Good luck!!!!!!!!!!!!!

Performing an FMEA excersize (and actually doing it right!!) is one of the "driest, most painful" things a human being can put themselves through.

It is also one of the best tools you can use to document the risks your product could "potentially" expose you to. The Big3 did not "invent" the FMEA, they "adopted" it. It has been a great engineering tool since the '50s, I believe. But it is only a tool to write down (document) the thought process an engineer goes through on a daily basis.

I am a strong proponent of the FMEA and have recently made inroads here to, truly, make the FMEA a "living" document. I think you may be surprised at what you might learn going through the process.

I'm going home now - have a great weekend, all.

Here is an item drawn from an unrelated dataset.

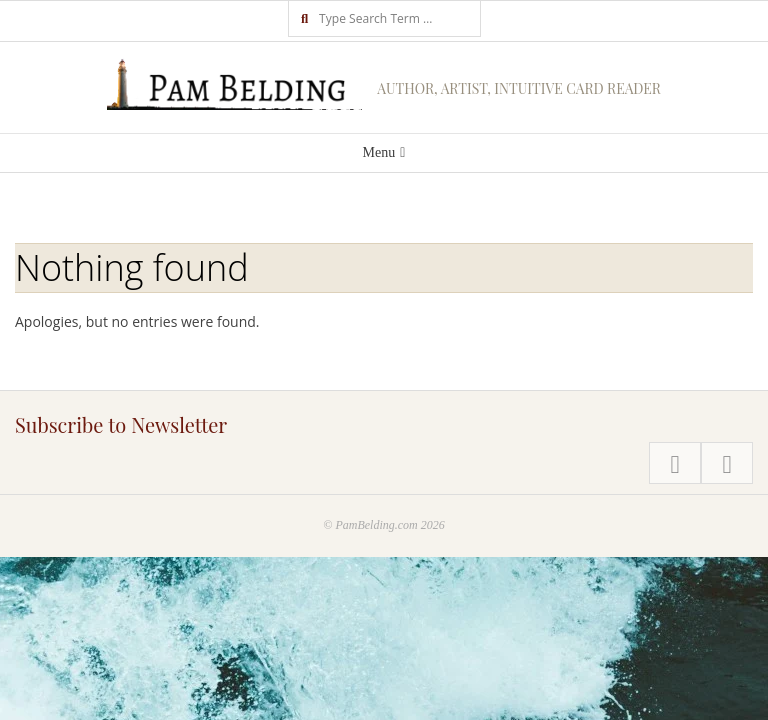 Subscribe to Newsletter (121, 424) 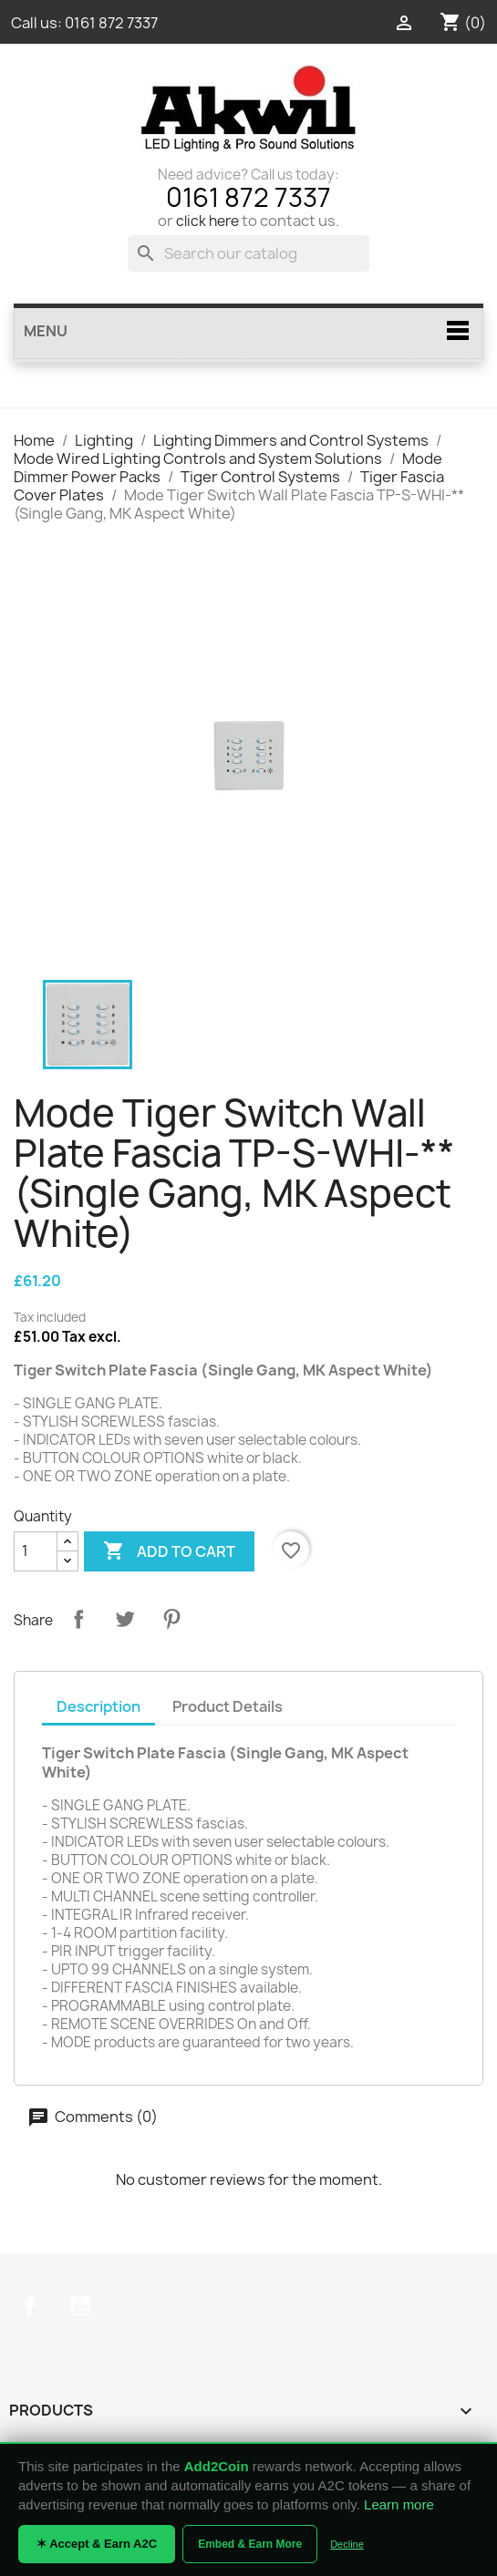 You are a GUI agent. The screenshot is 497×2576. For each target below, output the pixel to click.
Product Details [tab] (227, 1706)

Since you guys are on the subject..... Doe you interpret the requirements to be that you have to utilize FMEA's and control plans?

All answer appreciated


Bill Ryan - 2007


Each one of your customers will tell you if it's a requirement. ISO/TS do not specifically, explicitly say that you "shall" have FMEAs for your parts.



O.K. I just called my registrar to find out what their standings are on the FMEA requirements. They tell me that FMEA's are a requirement. According to them element 4.2 subelement Advance Product Quality Planning states that "Teams actions should include: Development and review of FMEAs" and that subelement Process Failure and Effects Analysis states that "Process FMEAs shall consider...." According to them their interpretation is that it is a requirement. Am I off. I don't see it. I have to be honest, we have FMEA's. Are they useful. NO. Do any of the employees utilize them. NO. Is anyone that is ISO-9002/QS-9000 not using FMEA's? What does your registrar say?



Angela - We are QS and use FMEA/CP extensively. It is a requirement of PPAP and we find it a useful tool in our APQP process. We do not however use FMEA on every new part.

QS does not require FMEA outside the PPAP requirement. It is offered as a prefered technique in APQP but because it is a "should", you would be allowed to use an alternative technique.

The requirement is that you have an APQP process. Some techniques are listed as "should" but it states "Similar techniques that accomplish the intent are acceptable".